NOS REVENDICATIONS EN MATIÈRE DE FISCALITÉ
La FGR-FP dénonce une dérive inégalitaire de l’impôt
Au cours des 30 dernières années, on constate que l’impôt est transféré :
- des revenus du capital vers ceux des salariés, pensionnés et chômeurs
- des entreprises vers les ménages
- des contribuables aisés vers les contribuables moyens et modestes
- de l’impôt direct vers l’impôt indirect
- de la fiscalité d’Etat vers la fiscalité locale.
Cette évolution a été accentuée par la réforme de 2006 modifiant le barème de l’impôt et créant le bouclier fiscal.
La FGR-FP considère que l’impôt doit assurer des services publics de qualité et permettre une juste redistribution de la richesse nationale.
Cela passe par la progressivité de l’impôt à travers l’impôt sur le revenu et la fiscalité du capital.
Or la politique actuelle vise à les abaisser. Les impôts progressifs représentent actuellement 20% des ressources de l’Etat contre 50% pour les impôts sur la consommation (TVA et TIPP), qui frappent les contribuables sans tenir compte de leurs revenus. Dans le même temps, la fiscalité locale, injuste dans son assiette et inégalitaire dans sa répartition, progresse de manière importante. Tout cela aboutit à favoriser les titulaires de capitaux et de revenus élevés.
La FGR-FP estime que, pour renverser cette tendance, il convient :
- de revaloriser l’impôt sur les revenus, notamment en relevant les tranches supérieures du barème
- de supprimer le « bouclier fiscal »
- d’appliquer la TVA au taux zéro sur les produits de première nécessité
- de rétablir le mécanisme de la TIPP flottante
- de réformer la fiscalité locale dont les bases d’imposition doivent être révisées et les inégalités géographiques réduites.
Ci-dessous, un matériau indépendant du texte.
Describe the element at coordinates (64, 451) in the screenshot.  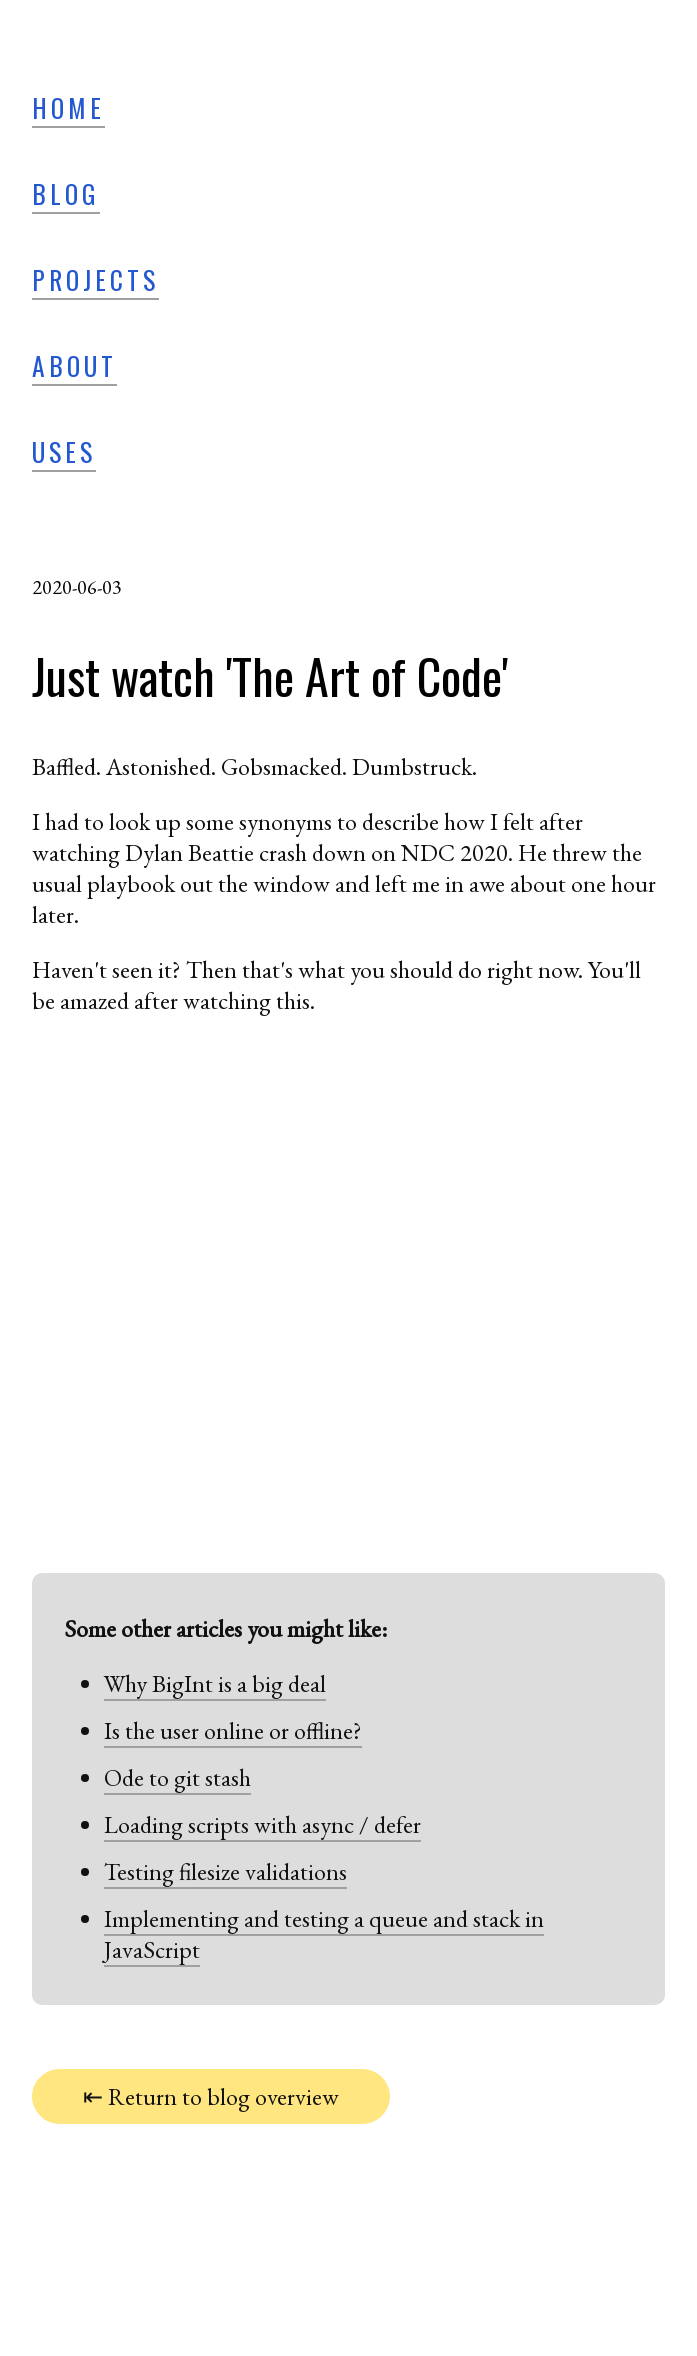
I see `Uses` at that location.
La FGR-FP est attachée à la conception citoyenne de l’impôt.
Dans cet esprit, la FGR-FP condamne la retenue à la source, qui amène à faire payer l’impôt avant toute déclaration.
Ce système présente par ailleurs de graves inconvénients :
- il n’apportera pas de simplifications réelles, car il n’éliminera ni la déclaration, ni le contrôle à posteriori.
- Il s’inscrit dans une idéologie qui prône l’impôt indolore
- Il est inégalitaire au détriment des seuls salariés, retraités et chômeurs,
- Il transfère la charge du recouvrement à des tiers de droit privé.
- Il permettra notamment aux employeurs de recevoir des informations confidentielles sur la situation personnelle et familiale de leurs salariés
- Il comporte le risque de non versement du Trésor Public des sommes prélevées par les entrepreneurs, soit volontairement, soit à la suite d’accidents économiques.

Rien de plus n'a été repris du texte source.